THE RISE AND FALL OF STONE: WORKS ON BECOMING
My work revolves around ancestral history, storytelling, and ecological concern in an exploration of memory and landscape. The paintings reference specific landscapes, but I work to depict each place somewhere between reality and memory. In the landscapes, white space meets fields of muted color through shattered lines of graphite, suggesting a continuous cycle of transformation.
The largest work in the show, “Oj ty rzeko,” is titled after a Polish folk song, which alludes to a lack of reciprocity in our relationship with the forces of nature. The viewer looks up-river from their place on a pile of boulders to a burn zone standing before a distant mountain. I hope to create an oscillation in each landscape, both visual and narrative, reminiscent of an attempt to recall a dream upon waking.
With my grid of “Rock Portals” I hope to condense this process. When I hold a rock I have collected from a specific place, I step easily into the memory of that landscape. These portraits of rocks reflect that process with their place of origin defined in the titles.

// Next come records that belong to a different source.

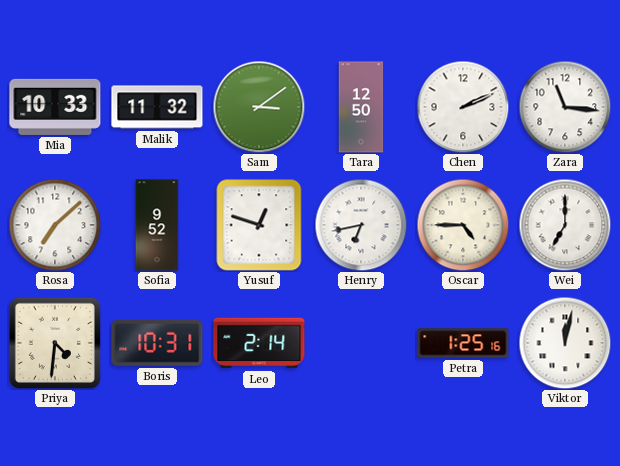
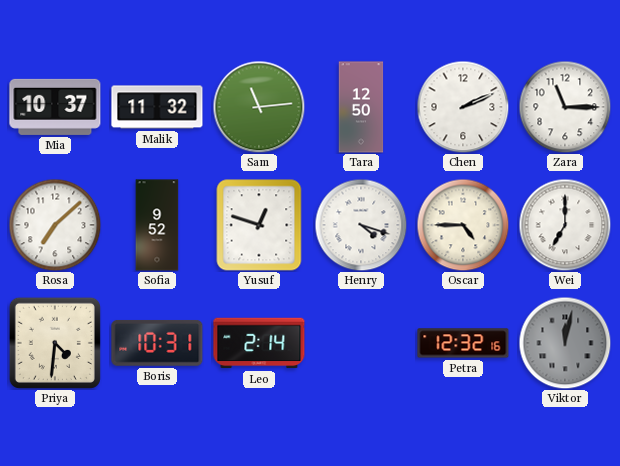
Mia: 10:33 -> 10:37
Sam: 3:09 -> 11:14
Zara: 11:16 -> 11:15
Henry: 6:43 -> 4:18
Petra: 1:25 -> 12:32
Viktor dial: white -> grey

The greyscale rocks float in a field of color, colors pulled from their physical appearances, which evoke the feeling of the landscapes they have been removed from.
My background in permaculture and a lineage of Eastern European foresters first drove me to explore humanity’s relationship with the natural world through my art practice. More recently, I have expanded on these ideas, reacting to anthropocentrism and a sense of uprootedness, both personal and intergenerational, by studying Earth-based traditions. As I reflect upon stories from the spirits of the land, my own memory, and those of my ancestors, I ask questions about how we relate to place through the lenses of wildness, stewardship, civilization, and change.